Eine Reparatur vor Ort kann sinnvoll sein, wenn es eine Vertragswerkstatt gibt und die Kosten in Deutschland sehr viel höher wären. Sonst kann es in Ländern wie Ungarn Ärger wegen der Verletzung der Schadenminderungspflicht geben.
- Ein Mietwagen wird im Ausland oft nur bei beruflicher Nutzung oder bei Körperbehinderung gezahlt (so in Ungarn und Tschechien).
- Für Rechtsschutzversicherte empfiehlt sich fast immer ein deutschsprachiger Anwalt. Ohne Versicherung sollte man beachten, dass im Ausland vieles anders läuft: Oft fehlt wie in Frankreich eine verbindliche Gebührenordnung, Anwaltskosten werden teilweise nicht mal nach einem gewonnenen Prozess erstattet. Vorab ist daher immer die Honorarfrage zu klären. Dennoch gilt: Bei größeren Schäden, bei schweren Verletzungen und bei Strafanzeigen geht es ohne Rechtsanwalt nicht. Deutschsprachige Anwälte im Ausland nennen Rechtsschutzversicherungen und deutsche Konsulate im Reiseland.

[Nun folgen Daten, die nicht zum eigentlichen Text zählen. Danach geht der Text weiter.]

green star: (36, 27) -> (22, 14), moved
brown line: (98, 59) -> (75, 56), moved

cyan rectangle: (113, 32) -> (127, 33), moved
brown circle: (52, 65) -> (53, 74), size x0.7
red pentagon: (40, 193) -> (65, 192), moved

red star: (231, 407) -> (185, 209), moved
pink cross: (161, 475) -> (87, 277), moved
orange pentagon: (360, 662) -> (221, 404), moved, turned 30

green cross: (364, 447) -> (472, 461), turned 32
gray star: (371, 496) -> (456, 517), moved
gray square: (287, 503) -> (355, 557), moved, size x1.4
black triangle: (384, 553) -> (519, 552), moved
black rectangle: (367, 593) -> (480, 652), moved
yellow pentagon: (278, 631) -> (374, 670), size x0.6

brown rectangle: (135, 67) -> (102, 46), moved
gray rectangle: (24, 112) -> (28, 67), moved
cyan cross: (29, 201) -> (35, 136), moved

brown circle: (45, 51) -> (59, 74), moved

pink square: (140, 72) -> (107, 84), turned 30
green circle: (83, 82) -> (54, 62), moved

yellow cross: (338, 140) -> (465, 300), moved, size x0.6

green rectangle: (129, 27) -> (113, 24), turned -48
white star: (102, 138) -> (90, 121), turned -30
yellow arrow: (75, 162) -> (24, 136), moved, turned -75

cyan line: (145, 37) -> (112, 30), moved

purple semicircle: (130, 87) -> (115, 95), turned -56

- In vielen Ländern werden nicht erstattet: Wertminderung, Mietwagen, Gutachten, Nutzungsausfall oder Rechtsanwaltskosten. Das gilt auch, wenn die Verkehrsopferhilfe den Schadenfall abwickelt.
- In manchen Ländern decken die Versicherungssummen größere Schäden nicht, z. B. in Lettland (etwa € 12.800,-- für Sachschäden) oder Rumänien (€ 20.000,--). Ist bei dem Unfallverursacher dann nichts zu holen, dann bleibt eine Deckungslücke. Dafür gibt es eine Auslandsschadenschutzversicherung (Anmerkung: Diese reguliert den Schadenfall so, als wäre der Unfallverursacher in Deutschland versichert).
- Vor jeder Reise sind folgende Unterlagen zusammenzustellen und in das Handschuhfach zu legen:
Telefonnummern der Versicherungen (KFZ-Haftpflicht, Kasko, Rechtsschutz,Schutzbrief) und vom deutschen Konsulat
Europäischer Unfallbericht mit Erläuterungen in der jeweiligen Landessprache
grüne Karte von der Haftpflichtversicherung (ist u.a. in Albanien, Andorra, Bosnien-Herzegowina, Bulgarien, Jugoslawien, Marokko, Mazedonien, Rumänien, Türkei und Ukraine Pflicht)
Daher empfiehlt James auf jeden Fall vor jeder Auslandsreise mit dem eigenen KFZ den Abschluss einer Auslandsschadenschutzversicherung.